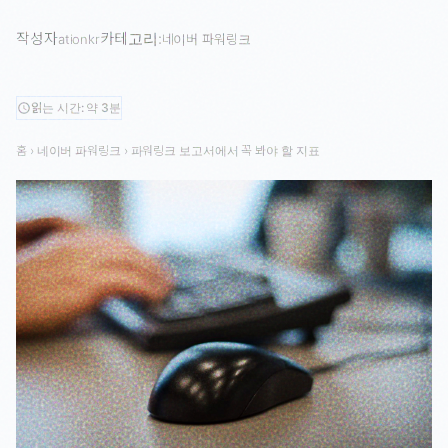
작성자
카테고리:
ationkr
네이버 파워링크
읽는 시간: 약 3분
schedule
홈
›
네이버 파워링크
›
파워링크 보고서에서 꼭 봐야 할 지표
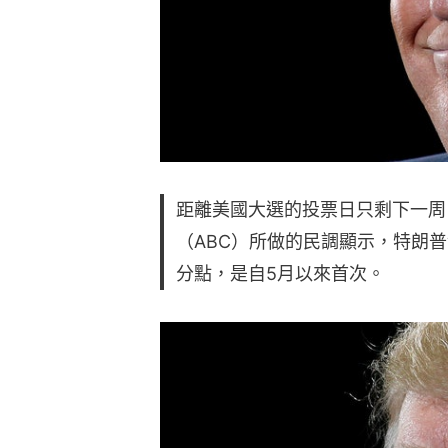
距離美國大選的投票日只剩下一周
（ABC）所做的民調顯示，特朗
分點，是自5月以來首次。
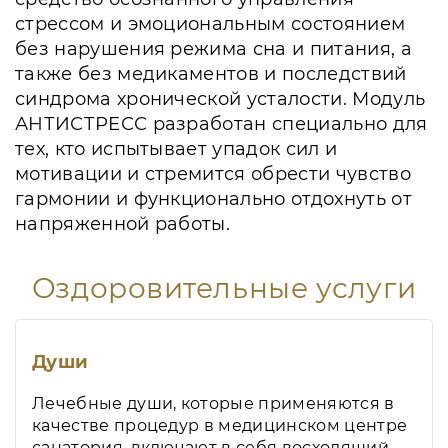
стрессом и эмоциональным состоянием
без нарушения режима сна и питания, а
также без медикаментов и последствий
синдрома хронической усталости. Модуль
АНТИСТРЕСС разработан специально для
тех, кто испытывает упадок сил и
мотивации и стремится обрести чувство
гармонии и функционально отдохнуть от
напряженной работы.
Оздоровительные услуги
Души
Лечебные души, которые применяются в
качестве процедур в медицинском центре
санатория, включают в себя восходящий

_WHAT NEEDS TO BE DONE_: Reproduce the material above verbatim; omit every picture.

_RESPONSE TO THIS EXERCISE_:
작성자
카테고리:
ationkr
네이버 파워링크
읽는 시간: 약 3분
schedule
홈
›
네이버 파워링크
›
파워링크 보고서에서 꼭 봐야 할 지표
距離美國大選的投票日只剩下一周
（ABC）所做的民調顯示，特朗
分點，是自5月以來首次。
стрессом и эмоциональным состоянием
без нарушения режима сна и питания, а
также без медикаментов и последствий
синдрома хронической усталости. Модуль
АНТИСТРЕСС разработан специально для
тех, кто испытывает упадок сил и
мотивации и стремится обрести чувство
гармонии и функционально отдохнуть от
напряженной работы.
Оздоровительные услуги
Души
Лечебные души, которые применяются в
качестве процедур в медицинском центре
санатория, включают в себя восходящий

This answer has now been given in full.